Block/Disable Local Login Keychain storage permanently

SGill
Contributor III

We maintain passwords via a larger AD userbase, and I am now thinking I might like to see Keychain Access disabled for good. Meaning yes, lab and public workstation users would have to enter every password they need for every website they need one for-- every time. This would be great for computer labs like ours where computers often are abandoned. It appears as if the AD plugin in the post-10.7 OS's is slowly becoming unglued and increasingly buggy, IMHO. Computer lab users inevitably misunderstand or are baffled by the choices that the OSX AD-plugin Keychain GUI demands they make every time there is a domain account password change for the user.

It is my understanding that this is impossible given OSX's underpinnings, but I wanted to ask whether anyone has made this approach work for public or kiosk workstations.
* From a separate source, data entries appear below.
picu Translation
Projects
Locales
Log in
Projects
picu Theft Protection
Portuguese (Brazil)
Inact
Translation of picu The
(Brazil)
We have access to Profile Manager and its settings choices-- as well as the ability to deploy scripts and commands of every conceivable kind.
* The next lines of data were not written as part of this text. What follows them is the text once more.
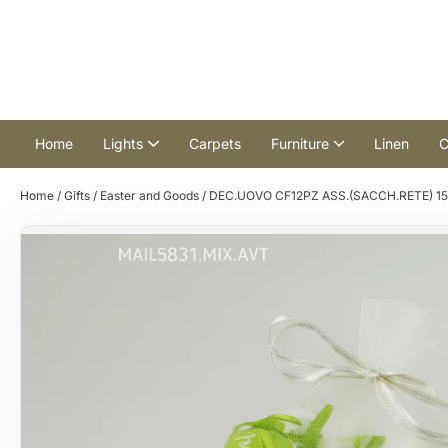
Home
Lights
Carpets
Furniture
Linen
C
Home
/
Gifts
/
Easter and Goods
/ DEC.UOVO CF12PZ ASS.(SACCH.RETE) 15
Thanks for any advice or wisdom on this. Keychain and AD have been the one item for us that consistently gets in the way of a smooth end-user experience. Users having to remember website passwords would be much preferable to all the outcomes we have seen with local login Keychain and the convenience they were originally intended to provide.

I have seen ADPassMon and a few other approaches to this, but I am becoming more interested in some more fundamental approach to circumventing the Keychain login db for good for an AD user.

4 REPLIES 4

Aaron
Contributor II

I don't think you can disable it completely, but 2 things that comes to mind:

1) Set up the default profile with an empty keychain, which is set to either read-only, or with permissions completely removed. ie; touch /System/Library/User Template/English.lproj/Library/Keychains/login.keychain; chmod 400 [...]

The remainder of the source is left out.